The serpent vanished then, like a new day’s mist. Fury/Okima gaped. A shadow flashed before her nose. Then came the ripping from deep inside her skull, a endlessly burning lance of pain followed by a slow smolder, the world black with hurt. Blood washed down their cheeks hot and sticky, but when she brushed her hands against her face all they brought away were tears. Hands, none too gentle, lifted Fury/Okima’s wounded body, carried her aloft. A flaming green admonition rang in her ears.
You will never see this place again.
Fury sucked down enormous gulps of Coreeane’s dead-foul air. Whispers of long dead testimonies peppered everything around her. Her stomach’s contents floated on a sea of unease. The conjureman had shifted back to his original form, complete with suit. He sat on one of the porches with his skinny legs crossed at the knees, swinging a foot like the it was a normal, lazy summer evening. Junebug clawed closer, his presence stronger than before.
“I have to settle this before my Uncle returns.”
“He is so many of your Uncles. He is my uncle too, for what it’s worth. I’m sorry I had to do him like that.”
Fury’s guitar had fallen. It lay in the dirt, pockmarked and worn, strings still shimmering with power. She looked at it, then at the old conjure man. His eyes held her.
“If I kill you, that pain...,” she said, “that stank goes with you.”
“Yes.”
“I can’t let Okima live, either.”
“I’m glad you see this. This is the work that all of Okima’s victims—your people as much as mine—would appreciate, I think.” The conjure man stood, stepped closer to Fury. He smelled of wax, of loam and strong liquor and wind blowing through cracked glass. “It will be a heavy burden for you.”
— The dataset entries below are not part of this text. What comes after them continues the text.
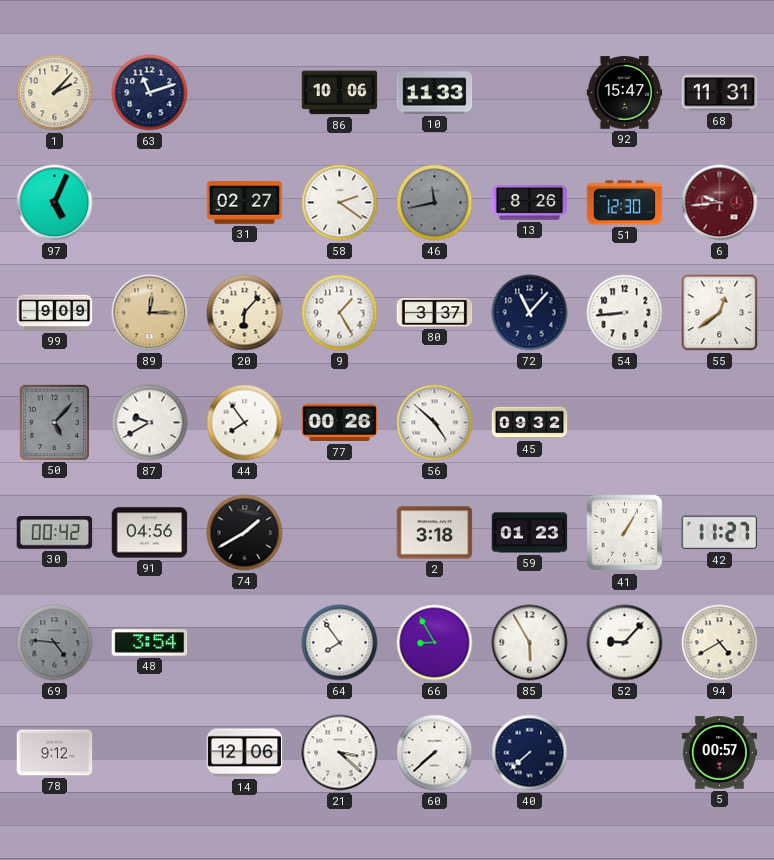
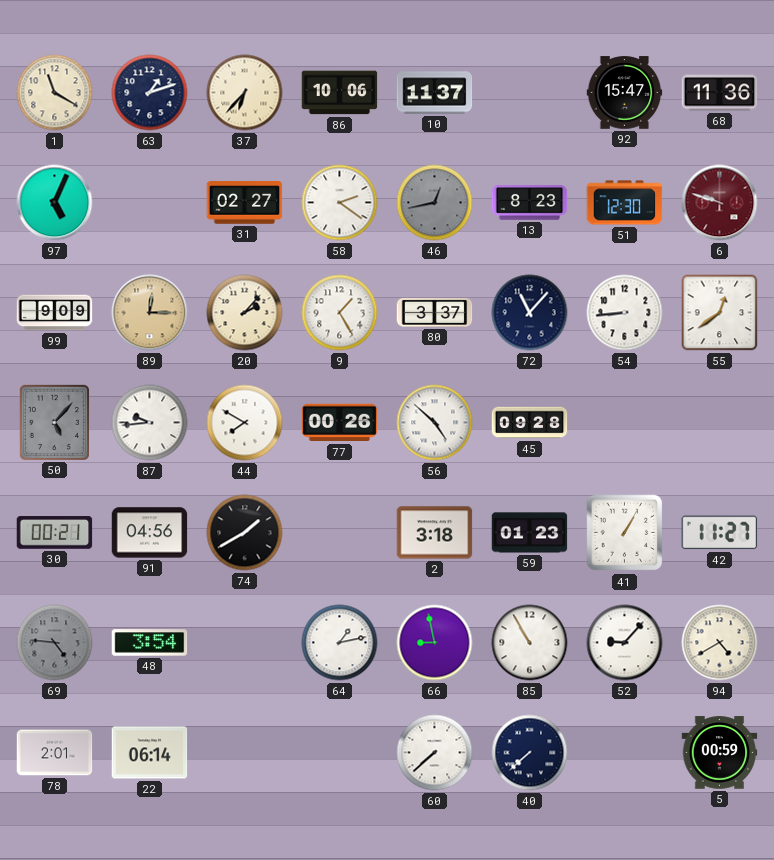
1: 2:07 -> 11:20
63: 11:12 -> 1:12
37: none -> 6:37
10: 11:33 -> 11:37
68: 11:31 -> 11:36
46: 11:43 -> 12:43
13: 8:26 -> 8:23
6: 9:44 -> 9:48
20: 6:07 -> 2:07
87: 9:40 -> 9:44
44: 7:54 -> 7:50
45: 09:32 -> 09:28
30: 00:42 -> 00:21
64: 7:54 -> 1:13
66: 8:55 -> 8:58
85: 5:55 -> 10:55
78: 9:12 -> 2:01
22: none -> 06:14
14: 12:06 -> none
21: 3:22 -> none
5: 00:57 -> 00:59
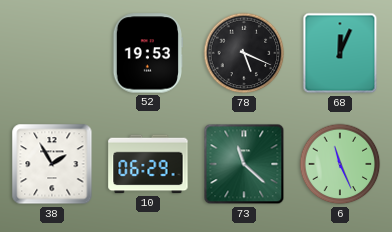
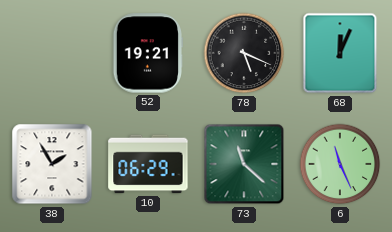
52: 19:53 -> 19:21
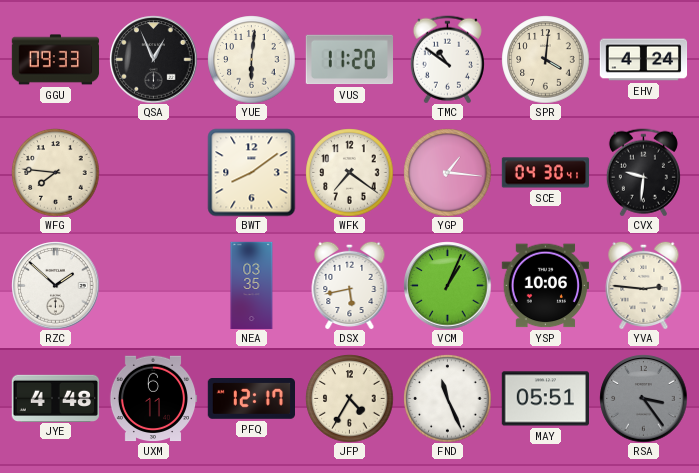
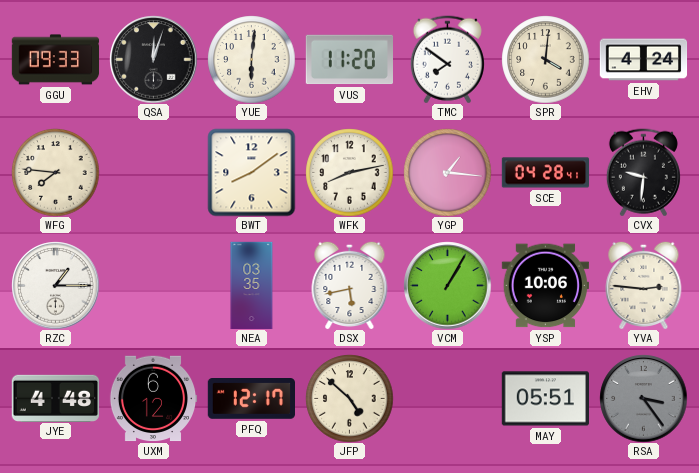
QSA: 12:56 -> 12:03
TMC: 10:51 -> 7:51
WFK: 7:21 -> 8:13
SCE: 04:30 -> 04:28
RZC: 1:52 -> 1:15
VCM: 1:04 -> 1:05
UXM: 6:11 -> 6:12
JFP: 4:35 -> 4:52
FND: 11:26 -> none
“I guess I never had to really deal with this. Having to be stretched like this between the needs of so many that I care about. But shit, that’s the cost of justice, ain’t it?” Fury considered for a moment, weighing the true cost of the transaction. “I gotta tie myself to you if I am going to do this. I gotta...I gotta make this burden a part of me, if I’m gonna get justice for you and yours.”
“I know,” Demijohn breathed, shuddering. “I’m ready. I been ready. These old bones is tired, child. Plum tired.”
It took Fury thirty-six hours to eat Demijohn. As she cracked open his core, the entire plane of the land opened itself up to her. All the stank, the whispers, all the trauma of death, destruction, and murder that Demijohn held inside of him flowed into her flesh and bones, bled into the hollow spaces in her being and filled them with a cold, gray fire. In those fleeting moments, she could truly see. From somewhere deep within she remembered a song of memory and healing. She plucked out a few notes of it, and Junebug’s struggling form flashed back into his crystalline home, sighing as he settled into its rejuvenating cosmic facets. A new freshness rose from the soil.
Fury staggered with the new weight but pulled herself standing and shuffled to the center of the crossroads, where Coreeane met New Molen. She stooped to pick up Junebug’s crystal. The rock pulsed warm in her palm. She kissed it, hung the thong around her neck, and turned toward New Molen. Each step was lighter than the last.